I have a Ford Windstar 1999 . My license plate lights are both out. I remove the inside panel of the back door, there is a connector between the license lamps and the rest of the car electrical system. I disconnect it. I go turn on the lamps at the dash board, I then reconnect the connector to the license plate lamps at the rear door… and they work! I go back to the dash and switch the lamps (controls side +rear lamps and license) OFF and then immediately back ON, and the license plate lamps stay OUT. All the others lamps on the fuse circuit work fine. When lamps are lit, shaking the wiring harness has no effect. Can one explain to me what is happening and where? This is very strange!
What does shaking the wires do when the switch is on and the lights are off? I suspect the ground is weak in the rear of this van. Try a set of jumper cabler end to end between the negative battery post snd the ground wire for the lights.
What a coincidence, I posted the same question on same car yesterday! See link and text below:
“License plate lights on Windstar 1999”
http://community.cartalk.com/discussion/2281396/license-plate-lights-on-windstar-1999
“I have a Ford Windstar 1999 (80K miles). Reliable so far (for 7 +years). My license plate lights are both out. I grab a voltmeter and find no difference in voltage between the 2 poles of the light(s) and indeed a new bulb does not help. I remove the inside panel of the back door, there is a connector between the license lamps and the rest of the car electrical system. I disconnect it. I go turn on the lamps at the dash board, I then reconnect the connector to the license plate lamps at the rear door… and they work! I go back to the dash and switch the lamps (controls side +rear lamps and license) OFF and then immediately back ON, and the license plate lamps stay OUT. All the others side lamps work fine. Can one explain to me what is happening and where? likely there is no grounding issue at the license plate lamps since I did the same test using a small tester lamp I assembled and plugged into the connector at the rear door.”
UPDATE
When I did ground the ground wire of my license light to the battery instead of its normal connection to the rear ECM, then the lights are ON all the time (even if lights are OFF at the dashboard). That suggested that the license lights are controlled by a ground switch on the ECM and that the (+) wire is always hot. It also reinforced the bad feeling that the issue is on the rear electronic module! And since I refuse to change it for a license light issue (nope, not even for a used one!) it got us thinking of another solution. I say “us” because I took the car to my trusted Ford dealer this am, and the “fix” of our choice was to splice the ground wire of the license lights into the ground wire of the rear parking lights…et voila! It appears that the dealer tech was impressed by my ground work (pun intended) and did the fix free of charge… and that is a super friendly dealership!!

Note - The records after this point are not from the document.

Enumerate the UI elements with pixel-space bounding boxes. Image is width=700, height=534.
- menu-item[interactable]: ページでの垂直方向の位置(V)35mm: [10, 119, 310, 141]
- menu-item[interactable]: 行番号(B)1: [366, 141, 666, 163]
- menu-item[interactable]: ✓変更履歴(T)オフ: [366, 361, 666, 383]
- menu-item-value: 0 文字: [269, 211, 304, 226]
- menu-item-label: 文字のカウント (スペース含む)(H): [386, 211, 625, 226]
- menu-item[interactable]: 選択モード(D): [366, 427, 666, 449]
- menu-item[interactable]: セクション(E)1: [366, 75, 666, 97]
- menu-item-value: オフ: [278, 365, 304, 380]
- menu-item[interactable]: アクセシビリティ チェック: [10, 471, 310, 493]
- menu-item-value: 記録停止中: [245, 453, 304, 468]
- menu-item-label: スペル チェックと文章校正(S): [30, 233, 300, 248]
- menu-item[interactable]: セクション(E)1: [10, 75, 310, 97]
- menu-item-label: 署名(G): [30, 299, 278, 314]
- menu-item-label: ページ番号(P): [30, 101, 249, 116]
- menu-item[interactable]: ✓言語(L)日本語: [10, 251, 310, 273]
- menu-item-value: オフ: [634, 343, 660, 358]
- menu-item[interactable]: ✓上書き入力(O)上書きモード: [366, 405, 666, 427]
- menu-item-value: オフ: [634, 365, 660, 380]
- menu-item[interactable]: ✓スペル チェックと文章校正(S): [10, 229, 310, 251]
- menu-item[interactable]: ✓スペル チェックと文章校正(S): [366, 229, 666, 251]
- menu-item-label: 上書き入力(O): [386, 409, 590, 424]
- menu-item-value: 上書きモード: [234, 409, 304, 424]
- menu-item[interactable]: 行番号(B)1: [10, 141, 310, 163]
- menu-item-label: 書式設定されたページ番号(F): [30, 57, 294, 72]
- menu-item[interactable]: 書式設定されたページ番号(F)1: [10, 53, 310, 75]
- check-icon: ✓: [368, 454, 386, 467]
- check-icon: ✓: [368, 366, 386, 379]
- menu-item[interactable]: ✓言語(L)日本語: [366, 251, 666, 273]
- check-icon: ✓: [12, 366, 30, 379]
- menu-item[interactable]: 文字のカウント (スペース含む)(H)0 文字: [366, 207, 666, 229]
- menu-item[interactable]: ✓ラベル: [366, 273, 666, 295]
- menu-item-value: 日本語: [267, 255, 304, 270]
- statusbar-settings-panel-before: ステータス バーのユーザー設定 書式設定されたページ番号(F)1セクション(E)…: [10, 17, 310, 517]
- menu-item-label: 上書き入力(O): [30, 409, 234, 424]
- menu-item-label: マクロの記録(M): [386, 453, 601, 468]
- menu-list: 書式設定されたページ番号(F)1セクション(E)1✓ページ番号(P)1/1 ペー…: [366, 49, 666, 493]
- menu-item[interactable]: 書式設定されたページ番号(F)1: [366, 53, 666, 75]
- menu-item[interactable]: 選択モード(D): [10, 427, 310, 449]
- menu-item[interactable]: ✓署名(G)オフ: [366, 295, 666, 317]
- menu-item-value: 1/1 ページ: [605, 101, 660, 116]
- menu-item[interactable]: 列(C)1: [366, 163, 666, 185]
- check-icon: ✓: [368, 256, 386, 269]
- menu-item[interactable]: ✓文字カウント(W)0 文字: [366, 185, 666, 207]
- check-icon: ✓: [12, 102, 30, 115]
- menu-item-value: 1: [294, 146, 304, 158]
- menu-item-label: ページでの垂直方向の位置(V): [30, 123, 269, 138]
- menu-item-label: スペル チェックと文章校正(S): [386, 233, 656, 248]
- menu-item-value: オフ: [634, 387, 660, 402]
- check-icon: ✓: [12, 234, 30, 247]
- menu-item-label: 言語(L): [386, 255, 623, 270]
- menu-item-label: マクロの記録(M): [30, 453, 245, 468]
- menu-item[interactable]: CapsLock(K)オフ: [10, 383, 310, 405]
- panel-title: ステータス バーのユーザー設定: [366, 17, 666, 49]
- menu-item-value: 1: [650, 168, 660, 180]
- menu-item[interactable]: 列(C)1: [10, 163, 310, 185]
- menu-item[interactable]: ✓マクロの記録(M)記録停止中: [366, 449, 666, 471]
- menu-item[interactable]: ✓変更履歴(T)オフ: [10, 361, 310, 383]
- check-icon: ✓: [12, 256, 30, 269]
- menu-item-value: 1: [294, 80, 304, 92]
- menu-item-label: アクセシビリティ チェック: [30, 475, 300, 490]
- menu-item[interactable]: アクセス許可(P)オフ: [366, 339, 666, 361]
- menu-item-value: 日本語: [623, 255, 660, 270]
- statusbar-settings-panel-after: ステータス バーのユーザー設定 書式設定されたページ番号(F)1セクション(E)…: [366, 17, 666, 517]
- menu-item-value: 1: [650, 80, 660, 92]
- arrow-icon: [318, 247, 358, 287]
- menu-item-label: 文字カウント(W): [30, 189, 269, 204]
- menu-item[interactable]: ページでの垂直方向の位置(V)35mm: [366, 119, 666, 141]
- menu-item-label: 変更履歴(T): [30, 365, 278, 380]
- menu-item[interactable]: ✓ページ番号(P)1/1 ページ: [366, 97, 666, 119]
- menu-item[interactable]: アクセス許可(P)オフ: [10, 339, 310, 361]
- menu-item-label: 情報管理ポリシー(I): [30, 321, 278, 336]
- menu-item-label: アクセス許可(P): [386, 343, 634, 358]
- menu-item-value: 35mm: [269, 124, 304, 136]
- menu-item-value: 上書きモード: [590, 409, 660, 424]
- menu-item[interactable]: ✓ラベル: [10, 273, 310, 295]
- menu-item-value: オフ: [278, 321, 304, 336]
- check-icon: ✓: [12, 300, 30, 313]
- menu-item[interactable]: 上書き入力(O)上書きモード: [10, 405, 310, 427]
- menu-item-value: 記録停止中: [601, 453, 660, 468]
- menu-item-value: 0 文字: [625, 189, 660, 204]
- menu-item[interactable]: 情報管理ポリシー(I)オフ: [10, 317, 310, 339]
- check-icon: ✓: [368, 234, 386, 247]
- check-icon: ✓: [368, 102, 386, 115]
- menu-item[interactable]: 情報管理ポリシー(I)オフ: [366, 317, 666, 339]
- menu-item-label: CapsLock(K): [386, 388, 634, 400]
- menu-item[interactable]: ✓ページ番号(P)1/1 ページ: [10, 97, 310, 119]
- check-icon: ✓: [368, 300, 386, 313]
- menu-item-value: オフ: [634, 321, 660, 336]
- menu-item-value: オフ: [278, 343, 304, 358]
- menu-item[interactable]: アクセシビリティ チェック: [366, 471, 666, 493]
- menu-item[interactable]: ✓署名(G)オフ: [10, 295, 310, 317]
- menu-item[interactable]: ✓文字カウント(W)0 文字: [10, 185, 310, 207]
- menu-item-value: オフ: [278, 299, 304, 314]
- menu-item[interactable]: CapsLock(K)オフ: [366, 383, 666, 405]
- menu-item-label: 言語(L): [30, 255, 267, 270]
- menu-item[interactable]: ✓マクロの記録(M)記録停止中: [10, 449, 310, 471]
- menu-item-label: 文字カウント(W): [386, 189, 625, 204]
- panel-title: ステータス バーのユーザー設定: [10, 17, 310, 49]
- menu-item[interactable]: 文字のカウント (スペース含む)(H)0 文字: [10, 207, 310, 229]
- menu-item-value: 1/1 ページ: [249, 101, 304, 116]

It is true that I would still want to understand what exactly is happening on this defective circuit board… definitely worth thinking about a little more.
Physics was not exactly my major. Could it be that the different effect of having the licence lights connected after or before switching the dashboard reflects that there may still be a weak gound on the board and if one switches the dash ON it enables charged particules to accumulate at the interrupted license ends, and that may result in a voltage high enough after the connection Whereas when switching the dash on a (pseudo) complete circuit the difference of potential at license light poles never gets high enough???
The ground was the problem. Apparently bad rear light control module. The fix was to re-wire the ground connection around the rear light control module in the tire jack bay to avoid the very high cost of new module and associated programming.